Dabei war er zumindest körperlich noch in halbwegs passablem Zustand. Tony aus Derry, der zweitgrößten nordirischen Stadt, ging es schlechter. Er hatte schon zwei Festivals hinter sich, denn seit er pensioniert ist, zieht er zwei Monate lang von Fest zu Fest – acht Wochen ohne Sperrstunde! Eigentlich konnte er gar nicht mehr stehen, aber da die kleine Kneipe auf der Hauptstraße von Milltown Malbay hoffnungslos überfüllt war, konnte er auch nicht umfallen.

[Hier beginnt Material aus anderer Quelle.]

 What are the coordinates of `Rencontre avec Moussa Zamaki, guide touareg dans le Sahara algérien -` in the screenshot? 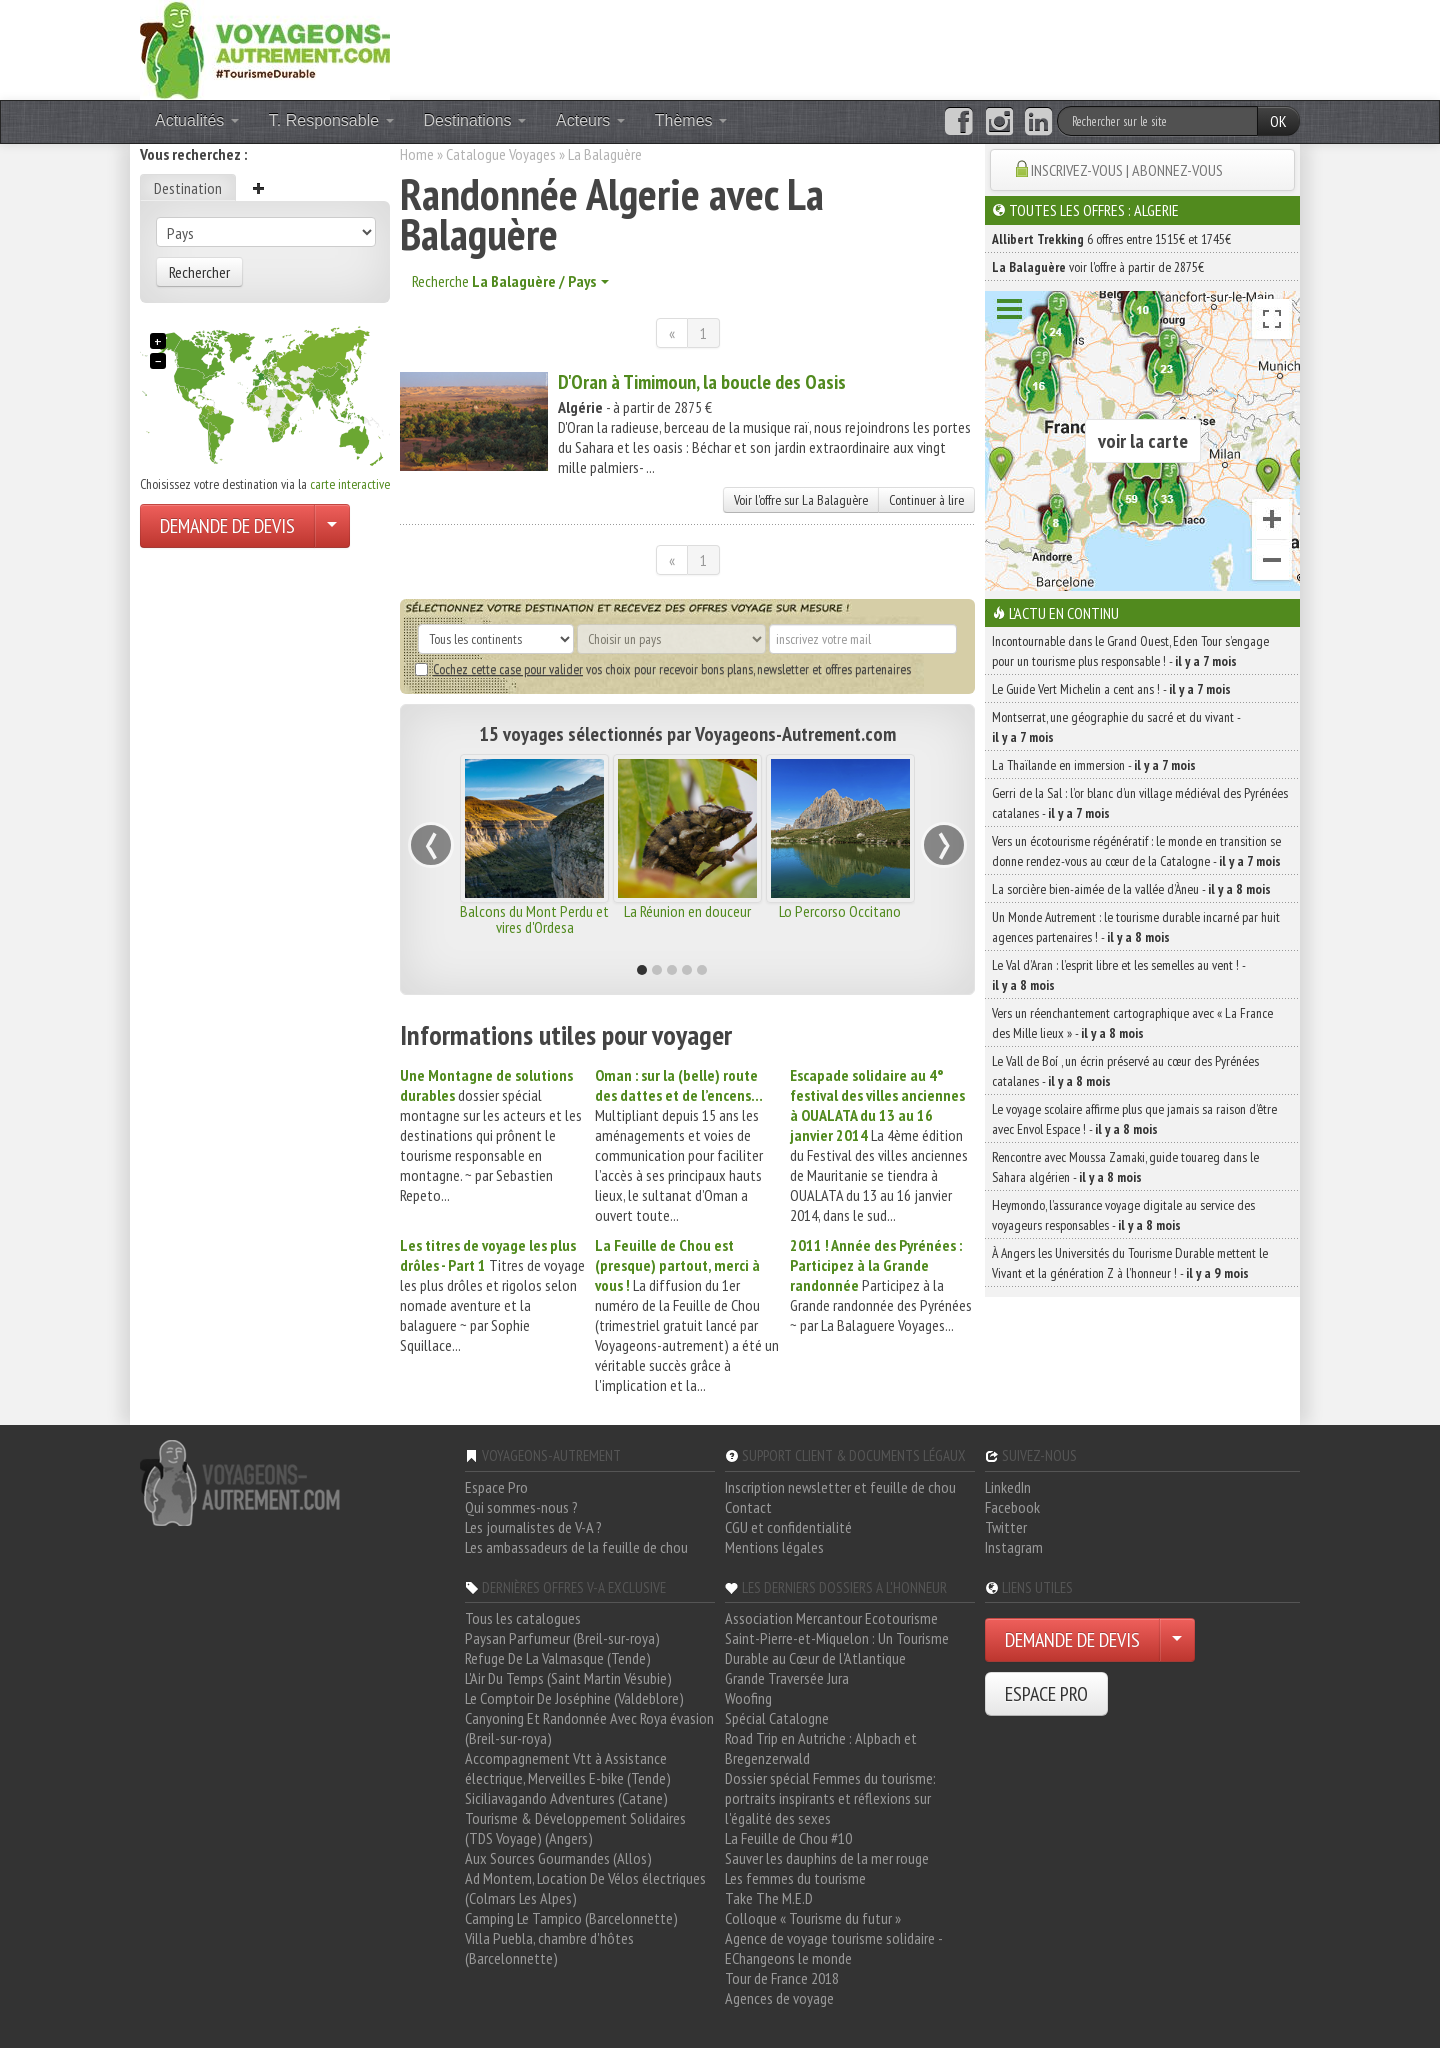 It's located at (1125, 1167).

Doch dann begann er zu singen, was er in nüchternem Zustand niemals wagen würde. Im Nu leerte sich der Pub merklich, so dass Tony, seiner Stütze beraubt, sich wie ein Kreisel – nur langsamer – drehte und dann zu Boden sank. Sein Bierglas hatte er dabei festgehalten und es so geschickt balanciert, dass nichts verschüttet wurde.

Tony folgt dabei offenbar einer alten Tradition. Hermann von Pückler-Muskau, der Reiseschriftsteller und Erfinder der gleichnamigen Eiscreme, bemerkte 1828, die Iren seien „stets guter Dinge und zeigten zuweilen auf offener Straße Anwandlungen von Lustigkeit, die an Verrücktheit grenzte. Gewöhnlich ist der Whiskey daran schuld; so sah ich einen halbnackten Jüngling den Nationaltanz mit der größten Anstrengung auf dem Markte so lange tanzen, bis er gänzlich erschöpft, gleich einem muhammedanischen Derwisch, unter des Volkes Jubel bewusstlos hinfiel.“ Diejenigen, die in der kleinen Kneipe in Milltown Malbay geblieben waren, jubelten auch, denn sie wussten, dass für heute Schluss mit Tonys Gesang war.